About this exercise: Below are some records. Return exactly the lines from the one with "Chill Refresh" to the one with "TASTEMAKERS", and nothing else.
──────── Input data ────────
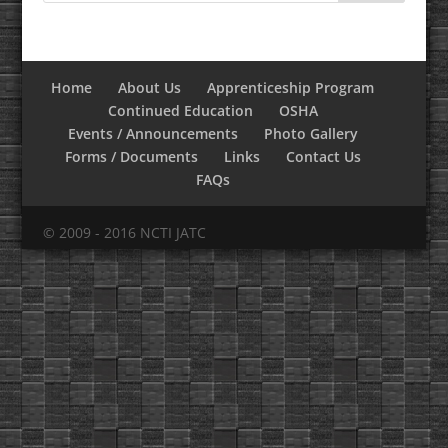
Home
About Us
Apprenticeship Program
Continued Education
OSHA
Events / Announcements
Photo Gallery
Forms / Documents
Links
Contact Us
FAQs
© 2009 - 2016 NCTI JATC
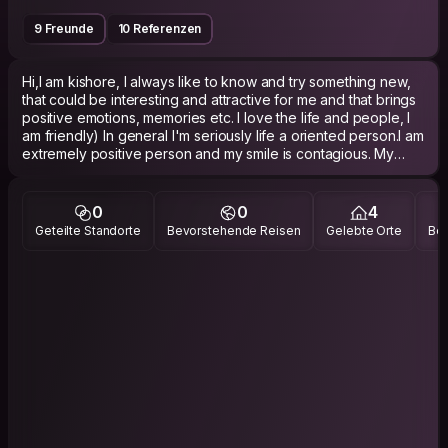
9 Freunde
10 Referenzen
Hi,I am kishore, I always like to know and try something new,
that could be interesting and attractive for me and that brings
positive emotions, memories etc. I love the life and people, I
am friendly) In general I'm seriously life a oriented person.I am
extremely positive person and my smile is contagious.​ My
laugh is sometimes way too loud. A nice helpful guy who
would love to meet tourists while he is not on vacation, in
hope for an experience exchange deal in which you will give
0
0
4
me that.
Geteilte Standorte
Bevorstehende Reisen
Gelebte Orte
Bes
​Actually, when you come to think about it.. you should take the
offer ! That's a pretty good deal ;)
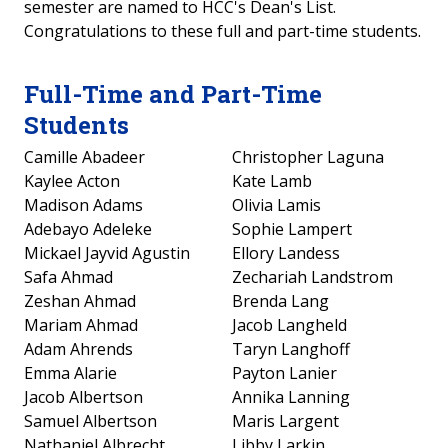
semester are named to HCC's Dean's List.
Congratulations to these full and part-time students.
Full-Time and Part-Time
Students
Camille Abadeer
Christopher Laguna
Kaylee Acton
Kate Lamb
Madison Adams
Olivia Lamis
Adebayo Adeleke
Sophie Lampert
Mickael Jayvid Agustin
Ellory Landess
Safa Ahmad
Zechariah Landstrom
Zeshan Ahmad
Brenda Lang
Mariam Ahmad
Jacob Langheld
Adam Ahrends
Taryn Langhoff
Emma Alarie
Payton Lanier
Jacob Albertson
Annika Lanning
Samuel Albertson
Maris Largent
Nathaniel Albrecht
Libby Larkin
────────
──────── Input data ────────
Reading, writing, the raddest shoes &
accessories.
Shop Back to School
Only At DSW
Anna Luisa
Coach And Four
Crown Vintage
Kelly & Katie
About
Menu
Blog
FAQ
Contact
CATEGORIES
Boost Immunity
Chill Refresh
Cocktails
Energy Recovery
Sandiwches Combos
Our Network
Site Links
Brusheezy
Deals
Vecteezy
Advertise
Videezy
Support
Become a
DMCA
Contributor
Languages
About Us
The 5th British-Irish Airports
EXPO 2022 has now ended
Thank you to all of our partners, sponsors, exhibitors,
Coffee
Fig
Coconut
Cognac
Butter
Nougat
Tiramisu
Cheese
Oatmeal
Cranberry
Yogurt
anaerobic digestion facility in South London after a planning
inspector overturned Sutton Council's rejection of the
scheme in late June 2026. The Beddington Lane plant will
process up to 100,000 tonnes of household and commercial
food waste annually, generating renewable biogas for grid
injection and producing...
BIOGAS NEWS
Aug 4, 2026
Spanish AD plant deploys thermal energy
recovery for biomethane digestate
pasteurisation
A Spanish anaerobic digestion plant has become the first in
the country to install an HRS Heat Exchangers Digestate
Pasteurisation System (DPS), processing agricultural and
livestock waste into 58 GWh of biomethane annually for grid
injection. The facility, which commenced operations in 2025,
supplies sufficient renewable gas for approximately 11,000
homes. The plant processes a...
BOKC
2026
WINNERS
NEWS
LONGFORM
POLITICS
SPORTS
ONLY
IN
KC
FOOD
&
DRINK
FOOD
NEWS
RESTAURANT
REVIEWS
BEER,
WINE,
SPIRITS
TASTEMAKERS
────────
──────── Input data ────────
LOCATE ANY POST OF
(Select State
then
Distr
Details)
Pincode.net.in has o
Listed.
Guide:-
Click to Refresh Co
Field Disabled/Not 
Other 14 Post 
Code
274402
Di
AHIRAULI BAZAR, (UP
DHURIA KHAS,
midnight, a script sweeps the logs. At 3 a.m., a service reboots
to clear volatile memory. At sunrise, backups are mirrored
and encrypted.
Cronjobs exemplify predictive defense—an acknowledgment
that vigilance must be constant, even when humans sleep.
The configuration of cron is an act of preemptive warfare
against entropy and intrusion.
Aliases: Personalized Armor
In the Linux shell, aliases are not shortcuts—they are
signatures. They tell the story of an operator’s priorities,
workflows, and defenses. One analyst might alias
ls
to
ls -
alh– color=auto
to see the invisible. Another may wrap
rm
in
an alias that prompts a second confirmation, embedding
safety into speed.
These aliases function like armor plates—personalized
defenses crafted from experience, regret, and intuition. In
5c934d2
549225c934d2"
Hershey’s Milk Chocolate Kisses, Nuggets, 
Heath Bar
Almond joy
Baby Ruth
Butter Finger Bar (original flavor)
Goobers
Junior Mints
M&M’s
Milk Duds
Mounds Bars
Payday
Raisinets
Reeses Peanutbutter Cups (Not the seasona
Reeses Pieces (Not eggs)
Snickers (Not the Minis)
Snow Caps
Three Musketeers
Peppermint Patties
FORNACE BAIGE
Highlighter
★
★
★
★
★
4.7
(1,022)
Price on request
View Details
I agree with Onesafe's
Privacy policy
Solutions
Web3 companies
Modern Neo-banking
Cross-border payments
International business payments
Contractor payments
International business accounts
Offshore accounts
────────
Answer below:
Chill Refresh
Cocktails
Energy Recovery
Sandiwches Combos
Our Network
Site Links
Brusheezy
Deals
Vecteezy
Advertise
Videezy
Support
Become a
DMCA
Contributor
Languages
About Us
The 5th British-Irish Airports
EXPO 2022 has now ended
Thank you to all of our partners, sponsors, exhibitors,
Coffee
Fig
Coconut
Cognac
Butter
Nougat
Tiramisu
Cheese
Oatmeal
Cranberry
Yogurt
anaerobic digestion facility in South London after a planning
inspector overturned Sutton Council's rejection of the
scheme in late June 2026. The Beddington Lane plant will
process up to 100,000 tonnes of household and commercial
food waste annually, generating renewable biogas for grid
injection and producing...
BIOGAS NEWS
Aug 4, 2026
Spanish AD plant deploys thermal energy
recovery for biomethane digestate
pasteurisation
A Spanish anaerobic digestion plant has become the first in
the country to install an HRS Heat Exchangers Digestate
Pasteurisation System (DPS), processing agricultural and
livestock waste into 58 GWh of biomethane annually for grid
injection. The facility, which commenced operations in 2025,
supplies sufficient renewable gas for approximately 11,000
homes. The plant processes a...
BOKC
2026
WINNERS
NEWS
LONGFORM
POLITICS
SPORTS
ONLY
IN
KC
FOOD
&
DRINK
FOOD
NEWS
RESTAURANT
REVIEWS
BEER,
WINE,
SPIRITS
TASTEMAKERS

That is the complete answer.